Roxane Ayral küratörlüğünde gerçekleşen, Amerika, Almanya, Fransa, Japonya gibi ülkelerin yanı sıra Türkiye'den de sanatçıların yer aldığı sergide Futura, Mare 139, Cope 2, Turbo, Wyne, JonOne, Tilt, Mist, Psyckoze, KR, Herakut, Logan Hicks, C215, Suiko, Evol, Gaia, Tabone, Funk ve No More Lies gibi farklı kuşaklardan ve disiplinlerden sanatçılar Pera Müzesi'ne özel projelerini gerçekleştirirken, Martha Cooper, Henry Chalfant ve Hugh Holland gibi fotoğrafçıların önemli kareleri sergide de yerini alıyor.
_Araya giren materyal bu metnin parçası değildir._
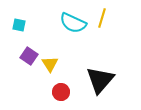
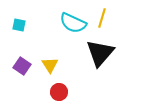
purple square: moved 7 px left, 10 px down
yellow triangle: moved 1 px down
black triangle: moved 27 px up
red circle: moved 2 px left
Kökleri ilkçağ mağara resimlerine de dayandırılan graffiti, 1970'lerde New York'ta azınlık Afrika ve Hispanik kökenli gençlerin, kendilerini ifade etme ihtiyacı sonucu doğdu. Kısa zamanda yaygınlaştı ve bu sanata ilgi giderek arttı.
Günümüzde underground (yeraltı) dönemini geride bırakan graffiti, artık küresel bir sanat akımı olarak anılıyor. Sanatçıların farklı stil ve teknikler kullanarak çeşitlenen eserleriyle kültürlerarası bir değer oluşturdukları bu sanat akımı, yalnızca bireysel bir varoluş mücadelesi olmaktan çıkıp toplumsal ve sosyal konuları da ele alarak daha geniş kitlelere ulaşmaya başladı. Sergi, uluslararası ve yerel sanatçı seçkisi ve tarihsel bir incelemeye olanak veren kurgusuyla, sokağın günümüz dinamiklerini, farklı stil ve estetik anlayışlarını bir araya getiriyor ve bu akımı fotoğraf, müzik gibi disiplinlerle birlikte ele alıyor. Sergi sadece müzede değil, Beyoğlu ve Beşiktaş belediyelerinin ayırdığı kent duvarlarıyla, İstanbul sokaklarını da graffitiye açarak hem daha geniş bir alana ve kitleye yayıyor, hem de içeri ile dışarı kavramlarını tartışma imkânı veriyor. “Duvarların Dili: Graffiti / Sokak Sanatı”, 5 Ekim'e kadar görülebilir.